*Activity:*
Please, from the entries below, transcribe exactly the lines that begin at the line with "THE ORDINARY Multi-Active" and end at the line with "Le propriétaire d'une parcelle enclavée, sur", without the pictures.
Supplied data: Begin
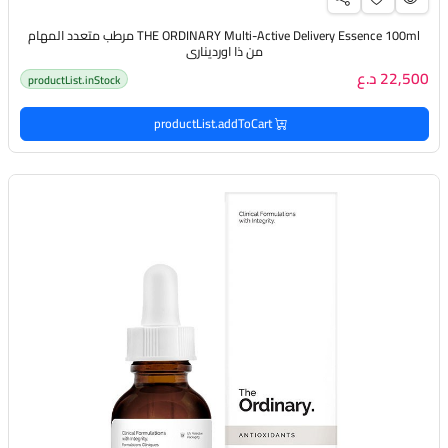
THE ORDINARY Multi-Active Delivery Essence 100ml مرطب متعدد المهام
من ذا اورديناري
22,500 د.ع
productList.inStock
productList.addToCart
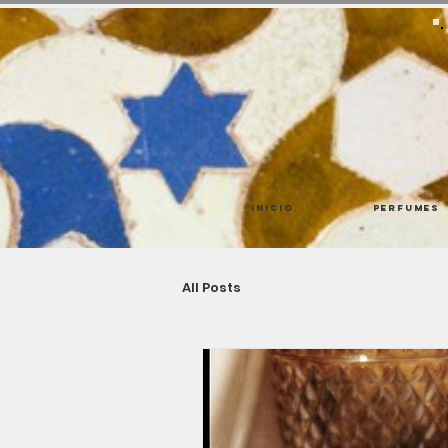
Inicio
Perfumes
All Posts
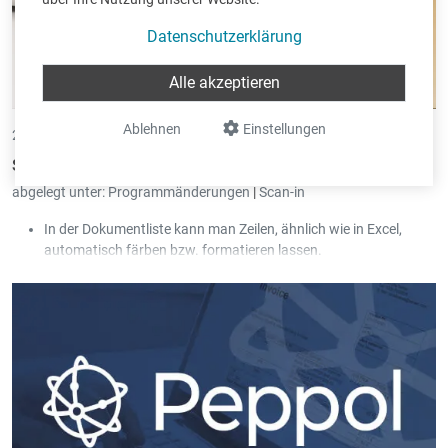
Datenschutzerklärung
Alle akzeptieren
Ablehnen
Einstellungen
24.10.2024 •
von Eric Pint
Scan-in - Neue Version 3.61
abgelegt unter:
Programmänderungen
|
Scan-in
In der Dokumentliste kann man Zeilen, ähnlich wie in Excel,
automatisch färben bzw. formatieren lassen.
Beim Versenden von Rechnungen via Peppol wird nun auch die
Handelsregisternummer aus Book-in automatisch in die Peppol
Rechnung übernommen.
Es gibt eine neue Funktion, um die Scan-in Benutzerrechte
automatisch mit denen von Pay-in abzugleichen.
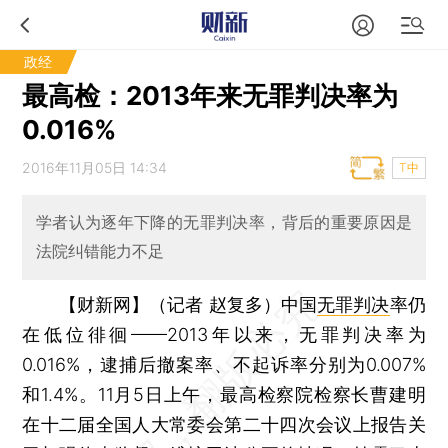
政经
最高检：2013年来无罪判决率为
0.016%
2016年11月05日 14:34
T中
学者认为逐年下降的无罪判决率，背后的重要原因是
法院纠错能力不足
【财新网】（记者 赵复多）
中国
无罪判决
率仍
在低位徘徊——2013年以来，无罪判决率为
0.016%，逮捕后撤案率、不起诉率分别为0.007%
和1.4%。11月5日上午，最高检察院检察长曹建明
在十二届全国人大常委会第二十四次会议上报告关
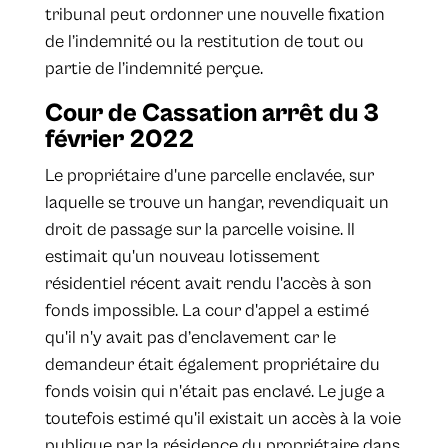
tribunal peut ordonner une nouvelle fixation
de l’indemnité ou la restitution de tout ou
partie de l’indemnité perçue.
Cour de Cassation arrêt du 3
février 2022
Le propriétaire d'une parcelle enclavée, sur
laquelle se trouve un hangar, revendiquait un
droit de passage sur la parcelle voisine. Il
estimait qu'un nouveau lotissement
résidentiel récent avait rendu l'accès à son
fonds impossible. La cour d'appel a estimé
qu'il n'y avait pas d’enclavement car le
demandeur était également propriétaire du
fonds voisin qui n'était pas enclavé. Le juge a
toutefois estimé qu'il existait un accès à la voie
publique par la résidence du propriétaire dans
Supplied data: End
Supplied data: Begin
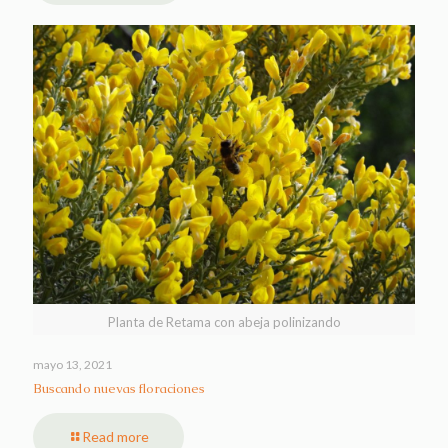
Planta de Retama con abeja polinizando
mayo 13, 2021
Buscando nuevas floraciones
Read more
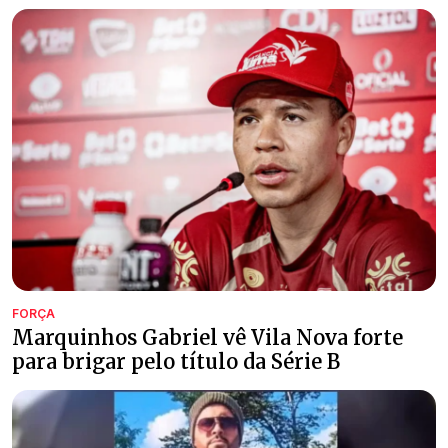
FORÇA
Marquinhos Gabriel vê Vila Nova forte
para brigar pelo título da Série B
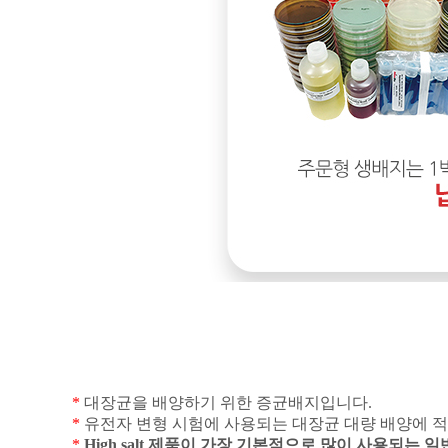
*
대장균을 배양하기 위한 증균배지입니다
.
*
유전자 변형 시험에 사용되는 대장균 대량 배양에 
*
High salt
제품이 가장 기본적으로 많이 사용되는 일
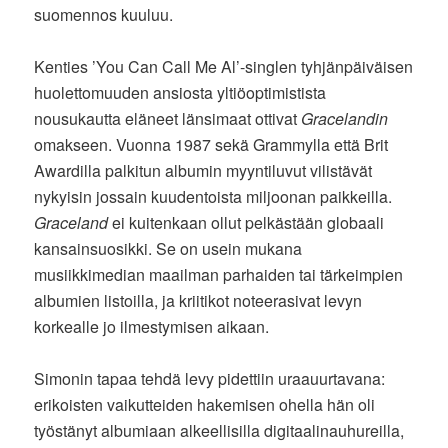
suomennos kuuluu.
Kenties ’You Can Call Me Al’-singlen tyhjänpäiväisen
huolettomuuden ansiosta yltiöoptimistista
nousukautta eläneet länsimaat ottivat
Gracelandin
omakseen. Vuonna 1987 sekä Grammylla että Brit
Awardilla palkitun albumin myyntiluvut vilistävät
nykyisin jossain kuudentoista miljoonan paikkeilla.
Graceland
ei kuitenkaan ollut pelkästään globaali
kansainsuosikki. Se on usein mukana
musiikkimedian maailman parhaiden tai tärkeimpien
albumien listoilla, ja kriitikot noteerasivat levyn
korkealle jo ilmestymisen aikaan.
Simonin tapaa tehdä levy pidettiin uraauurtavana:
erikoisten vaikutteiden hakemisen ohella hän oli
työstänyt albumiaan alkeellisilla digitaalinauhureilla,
Supplied data: End
Supplied data: Begin
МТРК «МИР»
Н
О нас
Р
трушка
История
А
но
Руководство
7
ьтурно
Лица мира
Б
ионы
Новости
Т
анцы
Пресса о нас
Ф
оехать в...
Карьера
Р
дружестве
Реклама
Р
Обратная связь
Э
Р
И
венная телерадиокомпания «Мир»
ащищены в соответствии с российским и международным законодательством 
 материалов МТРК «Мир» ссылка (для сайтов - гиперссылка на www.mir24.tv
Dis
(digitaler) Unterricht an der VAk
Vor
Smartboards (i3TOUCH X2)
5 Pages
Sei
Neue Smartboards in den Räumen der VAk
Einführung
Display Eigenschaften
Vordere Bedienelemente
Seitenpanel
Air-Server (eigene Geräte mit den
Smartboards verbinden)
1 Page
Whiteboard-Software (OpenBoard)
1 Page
Supplied data: End
*Written solution:*
THE ORDINARY Multi-Active Delivery Essence 100ml مرطب متعدد المهام
من ذا اورديناري
22,500 د.ع
productList.inStock
productList.addToCart
Inicio
Perfumes
All Posts
Datenschutzerklärung
Alle akzeptieren
Ablehnen
Einstellungen
24.10.2024 •
von Eric Pint
Scan-in - Neue Version 3.61
abgelegt unter:
Programmänderungen
|
Scan-in
In der Dokumentliste kann man Zeilen, ähnlich wie in Excel,
automatisch färben bzw. formatieren lassen.
Beim Versenden von Rechnungen via Peppol wird nun auch die
Handelsregisternummer aus Book-in automatisch in die Peppol
Rechnung übernommen.
Es gibt eine neue Funktion, um die Scan-in Benutzerrechte
automatisch mit denen von Pay-in abzugleichen.
政经
最高检：2013年来无罪判决率为
0.016%
2016年11月05日 14:34
T中
学者认为逐年下降的无罪判决率，背后的重要原因是
法院纠错能力不足
【财新网】（记者 赵复多）
中国
无罪判决
率仍
在低位徘徊——2013年以来，无罪判决率为
0.016%，逮捕后撤案率、不起诉率分别为0.007%
和1.4%。11月5日上午，最高检察院检察长曹建明
在十二届全国人大常委会第二十四次会议上报告关
tribunal peut ordonner une nouvelle fixation
de l’indemnité ou la restitution de tout ou
partie de l’indemnité perçue.
Cour de Cassation arrêt du 3
février 2022
Le propriétaire d'une parcelle enclavée, sur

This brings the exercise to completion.